O Podemos realmente foi criado em 2014, mas desde 1995 existe uma chamada Esquerda Unida, da qual participavam alguns grupos que deram origem ao Podemos, como o Esquerda Alternativa. São grupos que apesar das diferenças se acostumaram a atuar juntos, e puderam assim constituir um movimento alternativo.
No caso brasileiro as coisas não se apresentam da mesma forma. Sim, tivemos junho de 2013, um movimento de massas jovem e que sacudiu as bases da política nacional naquele momento. O que nos faltou foi uma liderança capaz de aglutinar aquelas insatisfações e se colocar como uma alternativa. Marina Silva quase foi essa alternativa, mas a crise em que o Rede está inserida, com rachas internos, inviabiliza essa opção no curto prazo. O PSOL seria um partido que reuniria o mesmo espectro que o Podemos e o Syriza, mas diferentemente deles não soube aglutinar junho, e em alguns casos serviu de proteção a fontes de desagregação, como na relação entre Marcelo Freixo e os black blocs.
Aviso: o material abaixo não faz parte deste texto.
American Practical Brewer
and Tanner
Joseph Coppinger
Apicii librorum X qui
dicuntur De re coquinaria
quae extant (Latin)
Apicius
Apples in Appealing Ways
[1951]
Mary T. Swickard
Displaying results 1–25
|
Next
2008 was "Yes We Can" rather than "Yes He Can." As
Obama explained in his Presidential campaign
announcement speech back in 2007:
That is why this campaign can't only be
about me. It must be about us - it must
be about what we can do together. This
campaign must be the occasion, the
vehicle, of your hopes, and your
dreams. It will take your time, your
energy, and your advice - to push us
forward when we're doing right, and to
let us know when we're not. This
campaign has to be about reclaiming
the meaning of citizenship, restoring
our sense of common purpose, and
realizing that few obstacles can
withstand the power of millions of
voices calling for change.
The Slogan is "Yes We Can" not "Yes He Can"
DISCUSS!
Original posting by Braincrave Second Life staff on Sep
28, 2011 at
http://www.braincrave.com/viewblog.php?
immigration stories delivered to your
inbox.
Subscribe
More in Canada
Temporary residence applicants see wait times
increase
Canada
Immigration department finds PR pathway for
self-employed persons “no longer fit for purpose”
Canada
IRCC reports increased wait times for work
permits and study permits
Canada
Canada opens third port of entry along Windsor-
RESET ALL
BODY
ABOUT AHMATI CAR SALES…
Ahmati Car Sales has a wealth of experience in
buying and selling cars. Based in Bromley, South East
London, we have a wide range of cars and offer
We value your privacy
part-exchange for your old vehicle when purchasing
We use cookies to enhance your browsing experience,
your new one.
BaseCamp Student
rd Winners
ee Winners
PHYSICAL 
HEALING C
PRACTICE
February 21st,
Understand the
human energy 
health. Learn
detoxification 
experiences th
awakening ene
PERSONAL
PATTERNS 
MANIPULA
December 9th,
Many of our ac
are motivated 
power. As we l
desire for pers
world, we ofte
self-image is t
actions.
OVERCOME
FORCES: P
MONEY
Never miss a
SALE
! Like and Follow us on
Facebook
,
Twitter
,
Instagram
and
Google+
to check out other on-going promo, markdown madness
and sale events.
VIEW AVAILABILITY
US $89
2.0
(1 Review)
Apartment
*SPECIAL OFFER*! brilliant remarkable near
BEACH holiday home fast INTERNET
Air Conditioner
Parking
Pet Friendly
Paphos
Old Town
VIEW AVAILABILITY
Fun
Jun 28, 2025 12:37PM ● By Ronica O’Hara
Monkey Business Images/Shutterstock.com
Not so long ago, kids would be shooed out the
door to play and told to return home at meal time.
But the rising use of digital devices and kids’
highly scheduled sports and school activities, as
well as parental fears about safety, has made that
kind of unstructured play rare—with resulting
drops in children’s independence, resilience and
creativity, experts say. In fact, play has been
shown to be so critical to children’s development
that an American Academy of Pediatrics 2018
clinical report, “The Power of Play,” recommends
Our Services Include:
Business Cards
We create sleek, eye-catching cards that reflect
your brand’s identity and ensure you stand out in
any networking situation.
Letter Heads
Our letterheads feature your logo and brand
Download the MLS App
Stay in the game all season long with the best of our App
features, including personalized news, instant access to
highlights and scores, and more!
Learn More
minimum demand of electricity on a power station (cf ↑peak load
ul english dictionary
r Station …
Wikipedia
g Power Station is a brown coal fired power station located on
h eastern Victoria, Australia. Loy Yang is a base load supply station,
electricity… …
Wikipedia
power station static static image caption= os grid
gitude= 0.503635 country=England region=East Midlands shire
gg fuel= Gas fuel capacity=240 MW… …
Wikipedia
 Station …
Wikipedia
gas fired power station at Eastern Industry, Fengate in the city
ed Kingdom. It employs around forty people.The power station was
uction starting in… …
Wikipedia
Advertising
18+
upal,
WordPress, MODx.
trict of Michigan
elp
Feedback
Além disso, o nosso momento é outro. Ali o Estado amarga alguns anos de crise por conta de um plano de austeridade exagerada. Aqui o que temos é a expansão fiscal exagerada e mal-direcionada, focada no consumo e no capitalismo amigo. A nossa correção de rota é diferente. Além disso, a nossa austeridade está sendo feita em casa, com um Chicago-boy doméstico, e não imposta por uma troica. Normalmente, isso tende a dar mais certo.
Por tudo isso, nossa esquerda tupiniquim precisa comer um pouco mais de arroz com feijão, e junta, para que se possa surgir algo próximo de um Podemos ou um Syriza. Precisa se renovar, e superar o sectarismo burocrático típico de organizações bolcheviques, como é o caso da maioria das correntes locais. E apostar mais em uma atuação institucional coerente e menos em empreitadas vanguardistas como dos black blocs. Para que tudo isso aconteça, 2015 é pouco. Contentemo-nos com Levy por enquanto.
Paulo Roberto Silva
Jornalista e empreendedor. Mestre em Integração da América Latina pela USP.